Ray Monitor Not Connecting to Grafana and Prometheus

I am running Ray 2.3.1 on my Mac Pro. I also have Grafana and Prometheus running on this machine. I have verified that both are working by checking localhost:3000 and localhost:9090, respectively. I launch a local Ray cluster like so

export RAY_GRAFANA_HOST=http://127.0.0.1:3000
export RAY_PROMETHEUS_HOST=http://127.0.0.1:9090
ray start --head

Ray starts. The Ray monitor at 127.0.0.1:8265 shows broken cluster monitoring windows. The screen looks like this

If I hover over one of the windows I see the message “127.0.0.1 refused to connect”.

The Ray cluster itself works correctly, as does the Recent jobs tab of the monitor.

I have tried adding export RAY_GRAFANA_IFRAME_HOST=http://127.0.0.1:3000, as well as not setting any of these environment variables, and see the same result.

I watched the web traffic with Chrome developer tools while refreshing the Ray monitor web page. The following things looked wrong:

  • Two calls to roboto-latin.500 on the Ray monitor port failed with the message “Failed to load response data. No data found for resource for given identifier” in the Response tab.
  • Two calls to default-dashboard?... on the Grafana port showed the message “Failed to load response data: No content available because this request was redirected” in the Response tab.
  • Two calls to login on the Grafana port showed the message “Failed to load response data. No resource with the given identifier found” in the Response tab.

How do I get Grafana and Prometheus to integrate with Ray?

1 Like

@rickyyx @sangcho Do we have specific instructions how to install Grafana and Prometheus on local host and how Ray dashboard can discover its configs?

Does @wpm have to use the dashboard command: ray dashboard [-p <port, 8265 by default>] <cluster config file>

To the best of my knowledge I followed the documentation instructions you linked to correctly.

I’ll try running ray dashboard <cluster config file>, but I don’t know where my cluster config file is. I’m just having Ray create a local cluster by default.

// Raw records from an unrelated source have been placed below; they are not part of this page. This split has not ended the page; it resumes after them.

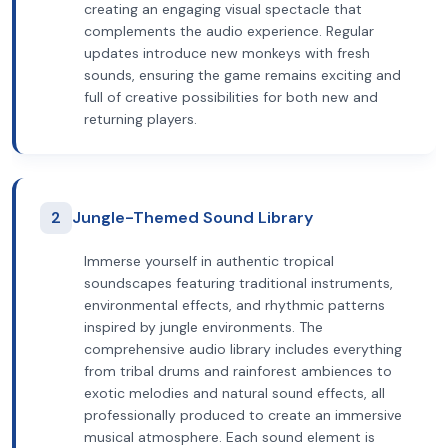
creating an engaging visual spectacle that
complements the audio experience. Regular
updates introduce new monkeys with fresh
sounds, ensuring the game remains exciting and
full of creative possibilities for both new and
returning players.
2
Jungle-Themed Sound Library
Immerse yourself in authentic tropical
soundscapes featuring traditional instruments,
environmental effects, and rhythmic patterns
inspired by jungle environments. The
comprehensive audio library includes everything
from tribal drums and rainforest ambiences to
exotic melodies and natural sound effects, all
professionally produced to create an immersive
musical atmosphere. Each sound element is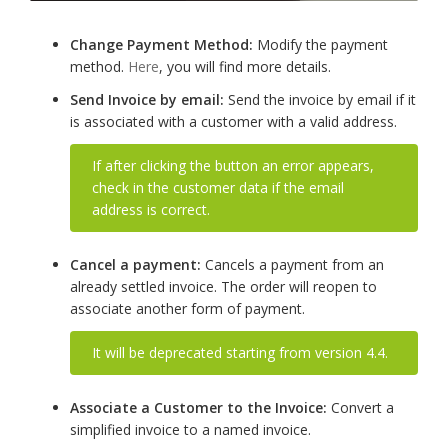
Change Payment Method:
Modify the payment
method.
Here
, you will find more details.
Send Invoice by email:
Send the invoice by email if it
is associated with a customer with a valid address.
If after clicking the button an error appears,
check in the customer data if the email
address is correct.
Cancel a payment:
Cancels a payment from an
already settled invoice. The order will reopen to
associate another form of payment.
It will be deprecated starting from version 4.4.
Associate a Customer to the Invoice:
Convert a
simplified invoice to a named invoice.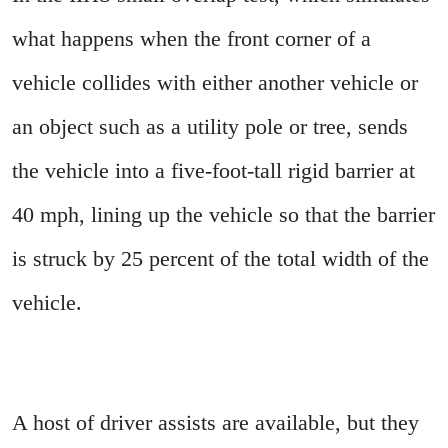
what happens when the front corner of a
vehicle collides with either another vehicle or
an object such as a utility pole or tree, sends
the vehicle into a five-foot-tall rigid barrier at
40 mph, lining up the vehicle so that the barrier
is struck by 25 percent of the total width of the
vehicle.
A host of driver assists are available, but they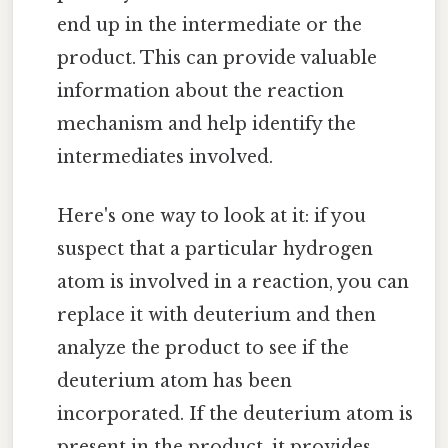
end up in the intermediate or the
product. This can provide valuable
information about the reaction
mechanism and help identify the
intermediates involved.
Here's one way to look at it: if you
suspect that a particular hydrogen
atom is involved in a reaction, you can
replace it with deuterium and then
analyze the product to see if the
deuterium atom has been
incorporated. If the deuterium atom is
present in the product, it provides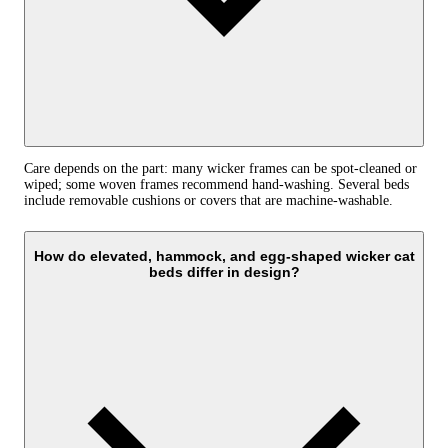
Care depends on the part: many wicker frames can be spot-cleaned or
wiped; some woven frames recommend hand-washing. Several beds
include removable cushions or covers that are machine-washable.
How do elevated, hammock, and egg-shaped wicker cat
beds differ in design?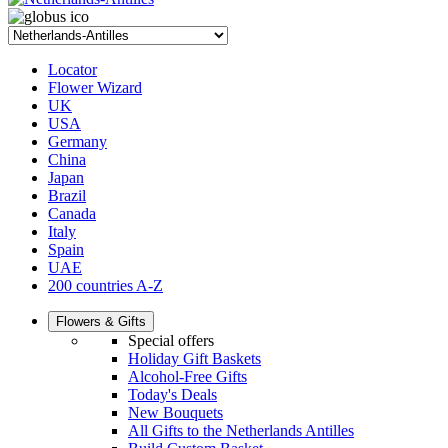
Locator
Flower Wizard
UK
USA
Germany
China
Japan
Brazil
Canada
Italy
Spain
UAE
200 countries A-Z
Flowers & Gifts
Special offers
Holiday Gift Baskets
Alcohol-Free Gifts
Today's Deals
New Bouquets
All Gifts to the Netherlands Antilles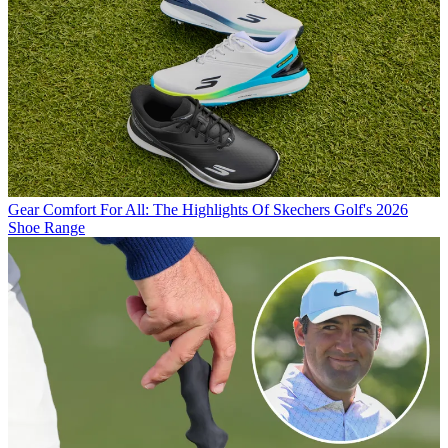
Gear
Comfort For All: The Highlights Of Skechers Golf's 2026
Shoe Range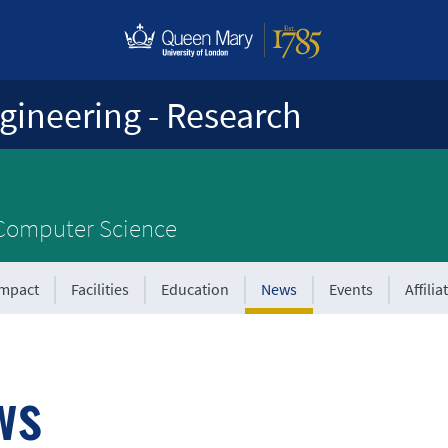
gineering - Research
 Computer Science
Impact
Facilities
Education
News
Events
Affilia
ws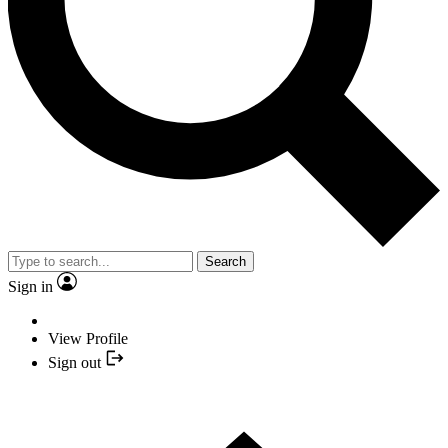
Search
Sign in
View Profile
Sign out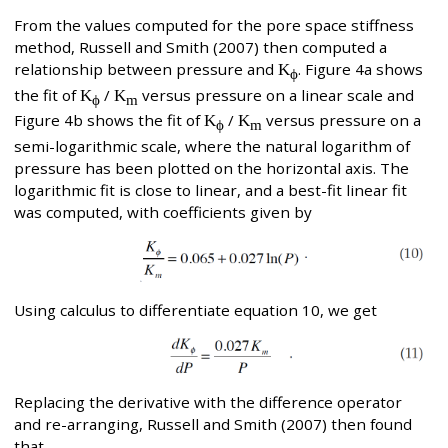
From the values computed for the pore space stiffness
method, Russell and Smith (2007) then computed a
relationship between pressure and
K
. Figure 4a shows
ϕ
the fit of
K
/
K
versus pressure on a linear scale and
ϕ
m
Figure 4b shows the fit of
K
/
K
versus pressure on a
ϕ
m
semi-logarithmic scale, where the natural logarithm of
pressure has been plotted on the horizontal axis. The
logarithmic fit is close to linear, and a best-fit linear fit
was computed, with coefficients given by
Using calculus to differentiate equation 10, we get
Replacing the derivative with the difference operator
and re-arranging, Russell and Smith (2007) then found
that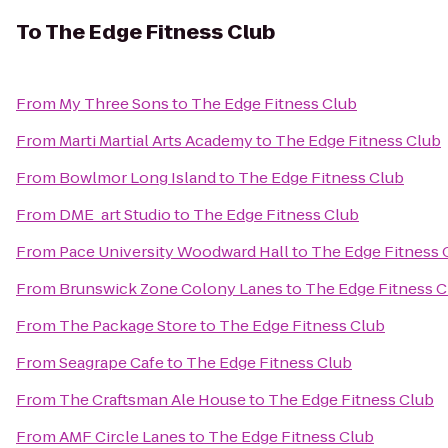
To
The Edge Fitness Club
From
My Three Sons
to
The Edge Fitness Club
From
Marti Martial Arts Academy
to
The Edge Fitness Club
From
Bowlmor Long Island
to
The Edge Fitness Club
From
DME_art Studio
to
The Edge Fitness Club
From
Pace University Woodward Hall
to
The Edge Fitness 
From
Brunswick Zone Colony Lanes
to
The Edge Fitness C
From
The Package Store
to
The Edge Fitness Club
From
Seagrape Cafe
to
The Edge Fitness Club
From
The Craftsman Ale House
to
The Edge Fitness Club
From
AMF Circle Lanes
to
The Edge Fitness Club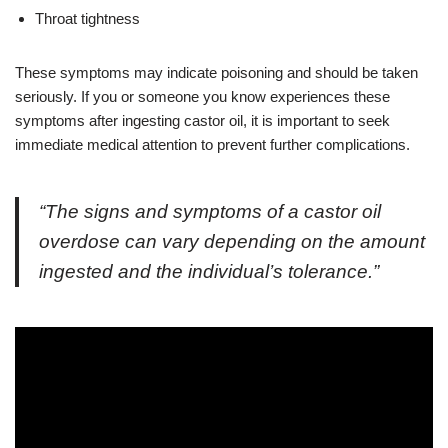
Throat tightness
These symptoms may indicate poisoning and should be taken
seriously. If you or someone you know experiences these
symptoms after ingesting castor oil, it is important to seek
immediate medical attention to prevent further complications.
“The signs and symptoms of a castor oil
overdose can vary depending on the amount
ingested and the individual’s tolerance.”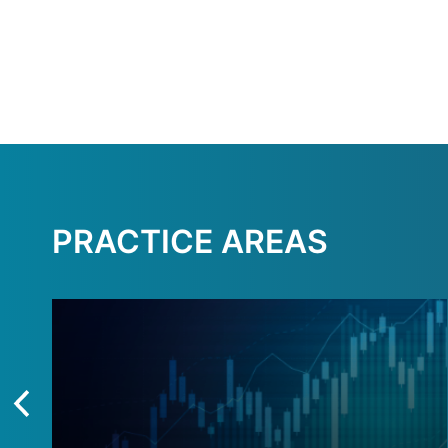
PRACTICE AREAS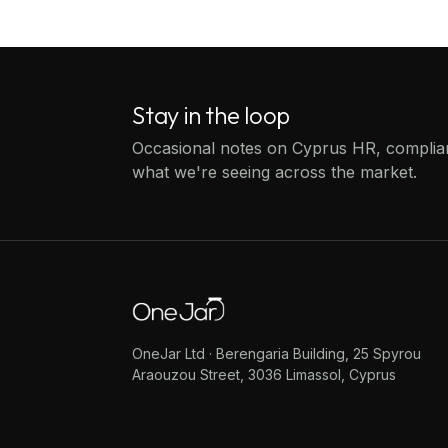
Stay in the loop
Occasional notes on Cyprus HR, compli
what we're seeing across the market.
OneJar Ltd · Berengaria Building, 25 Spyrou
Araouzou Street, 3036 Limassol, Cyprus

ray dashboard is not needed for a local ray cluster. Hmm. I just tried to set those up on my macbook pro, it worked fine.

  • Grafana 9.4.7
  • Prometheus 2.43.0
  • Grafana started with brew services start grafana
  • Prometheus started with docker run -p 9090:9090 prom/prometheus
  • I don’t think I have any dashboards in Grafana. I poked around the UI and didn’t see anything.

I have a dashboards page that looks like this

According to: Metrics — Ray 2.3.1


You need to start prometheus and grafana with the config files provided by Ray so that:

  • prometheus can scrap the metrics from the ray cluster properly
  • grafana can talk to the prometheus and visualize the metrics with the template dashboard provided by Ray

Can you give it a try?

That worked. The Cluster Utilization and Node Count windows now display data.

For reference of anybody else who hits this, here is exactly how I made this work on my Mac.

  1. brew install grafana

  2. brew install prometheus

  3. Change the --config-file line in /usr/local/etc/prometheus.args to read --config.file /tmp/ray/session_latest/metrics/prometheus/prometheus.yml.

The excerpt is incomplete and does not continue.